用python导出复杂函数

Question

I have a pretty complicated diespersion relation which I want to derive. Here is the code for the dispersion relation:

import numpy as np
import pylab as pl

#function definitions. compare following paper eqs. (60) and (61)
#"Hamiltionian formalism for two magnon scattering microwave relaxation:
#Theory and applications"
#Krivosik, Kalarickal, Patton
#JAP 101, 083901 (2007)

def omega(gamma,Bx,By): #resonance frequency
    return gamma*sqrt(Bx*By)

def Bx(B,A,k,mu_0,Ms,Nk): #magnetic field in x-direction
    return B+(2*A/Ms)*k**2+mu_0*Ms*Nk

def By(B,A,k,mu_0,Ms,phi,Nk): #magnetic field in y-direction
    return B+(2*A/Ms)*k**2+mu_0*Ms*(sin(phi)**2)*(1-Nk)

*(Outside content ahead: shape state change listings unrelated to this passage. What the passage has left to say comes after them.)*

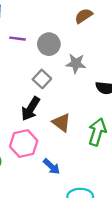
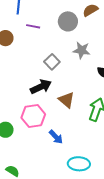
gray circle: (49, 44) -> (68, 21), moved
black arrow: (31, 109) -> (41, 87), turned -150

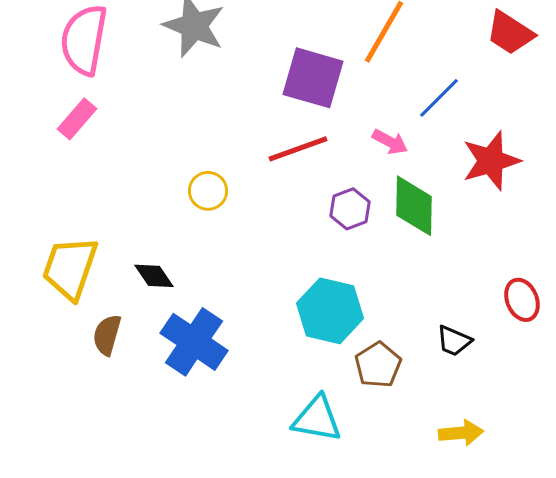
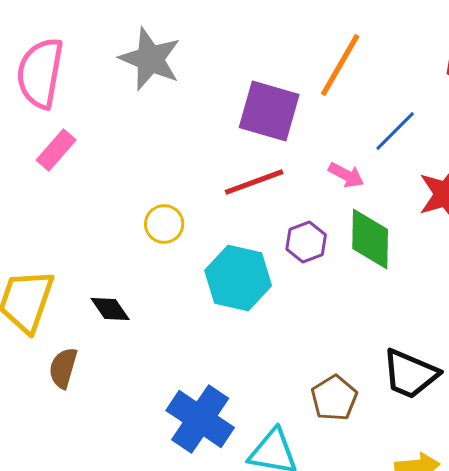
pink rectangle: (77, 119) -> (56, 150), moved
cyan hexagon: (330, 311) -> (238, 278), moved
black trapezoid: (454, 341) -> (410, 374), size x1.6
blue cross: (194, 342) -> (200, 419), moved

def k(kx,n,w): #k-vektor of spin wave
    return sqrt(kx**2+(n*pi/w)**2)

def Nk(k,d): #Dipole field function
    return (1-exp(-k*d))/(k*d)

def phi(kx,n,w): #angle between k vector and magnetization which points along x-axis
    return arctan(n*pi/(w*kx))

#constants and parameters
gamma=28 #GHz/T
mu_0=4*pi*1e-7 #As/Vm

#range of k-vectors
kx=linspace(0,25000000,1000)

#sample parameters
A=3.5e-12 #J/m
Ms=140000 #A/m
B=0.05 #mT
w=2e-6 #m
d=100e-9 #m

fig=pl.figure(num=None, figsize=(10, 6.25), dpi=80, facecolor='w', edgecolor='k')
font = {'weight' : 'normal', 'size'   : 13}
matplotlib.rc('font', **font)

n=1
plot(kx/1e6, omega(gamma,Bx(B,A,k(kx,n,w),mu_0,Ms,Nk(k(kx,n,w),d)),By(B,A,k(kx,n,w),mu_0,Ms,phi(kx,n,w),Nk(k(kx,n,w),d))), 'k-')

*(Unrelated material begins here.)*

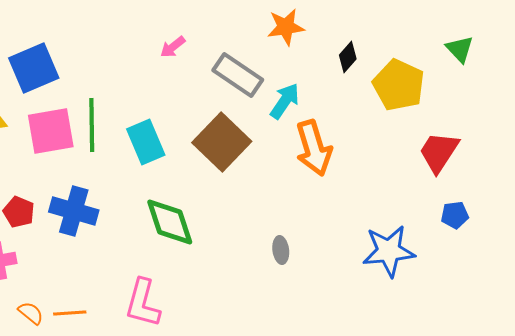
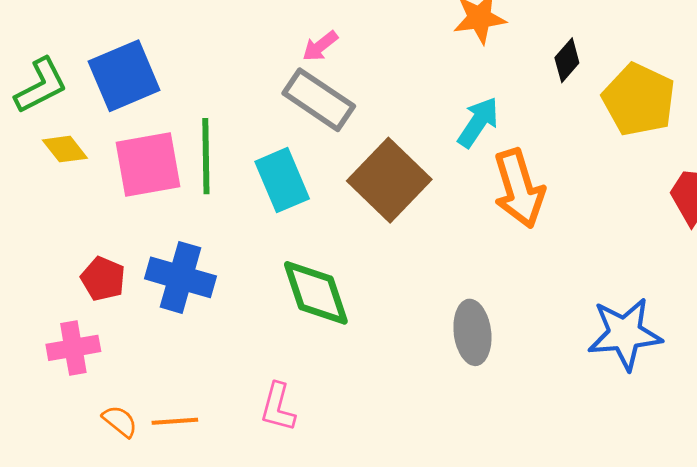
gray rectangle: (238, 75) -> (319, 100), moved
gray ellipse: (281, 250) -> (472, 332), size x1.6
pink L-shape: (143, 303) -> (278, 407), size x0.7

Now I want to derive the function since the slope of the function is of crucial importance for me...

1. Is there an easier way to define the function?

2. For the derivative I need to calculate d_omega/d_kx. I do not need the analytical expression! Which way would you recommend?

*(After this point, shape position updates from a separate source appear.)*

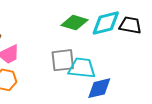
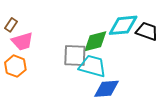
green diamond: (75, 23) -> (95, 41), moved, turned -40

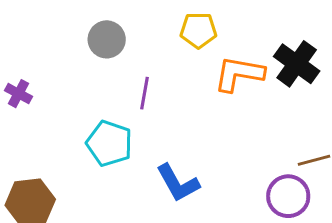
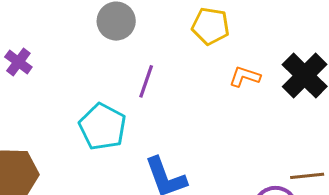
orange L-shape: (239, 74) -> (245, 77), size x0.6

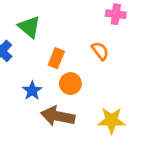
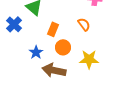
yellow star: (112, 120) -> (89, 59), moved

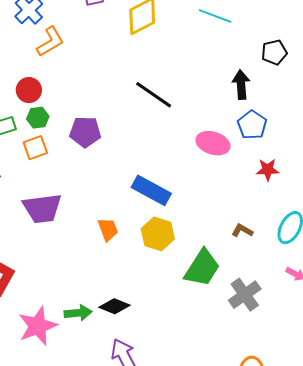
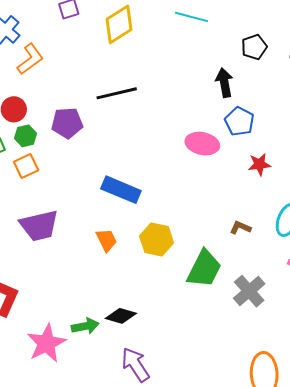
black line: (154, 95) -> (117, 93), moved, turned -42
purple pentagon: (85, 132) -> (67, 123), moved
blue rectangle: (151, 190) -> (121, 190), moved

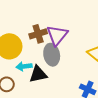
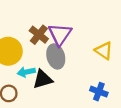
brown cross: (38, 34) -> (39, 35), turned -30

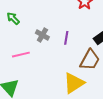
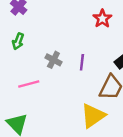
green arrow: (13, 18) -> (18, 41), turned -112

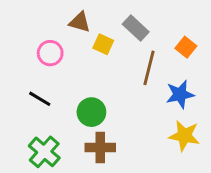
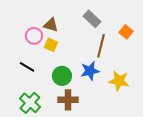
brown triangle: (80, 22) -> (51, 25), moved
yellow square: (103, 44) -> (51, 45), moved
blue star: (180, 94) -> (90, 71), moved
yellow star: (184, 136) -> (119, 81), moved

3. Should I just take the values of omega and compute manually

   (omega(n+1)-omega(n))/(kx(n+1)-kx(n))

   or is there a more elegant way?

Answer 1

You can use the function gradient, which is implemented in numpy.

The gradient is computed using central differences in the interior and first differences at the boundaries. The returned gradient hence hasthe same shape as the input array.

This is how you can use it to plot the derivative, just copying your example.

plot(kx/1e6, gradient(omega(gamma,Bx(B,A,k(kx,n,w),mu_0,Ms,Nk(k(kx,n,w),d)),By(B,A,k(kx,n,w),mu_0,Ms,phi(kx,n,w),Nk(k(kx,n,w),d)))), 'k-')

Hope it helps.

Answer 2

There are a number of ways:

1. Numerical approximation (as listed above by others).
   • numdifftools , (just updated to version 0.5) this uses a finite difference approach but keeps track of the numerical error estimate thus giving reliable results ie it automatically takes care of mesh size.
2. Automatic differentiation .
   • numdifftools , (just updated to version 0.5)
   • pyautodiff , very elegant code thanks to Theano and decorators
   • adol-c has a python wrapper
3. Symbolic derivative.
   • sympy , the classic python symbolic derivative module
   • Sage , an iPython-like environment intended as a alternative to Mathematica, built on python.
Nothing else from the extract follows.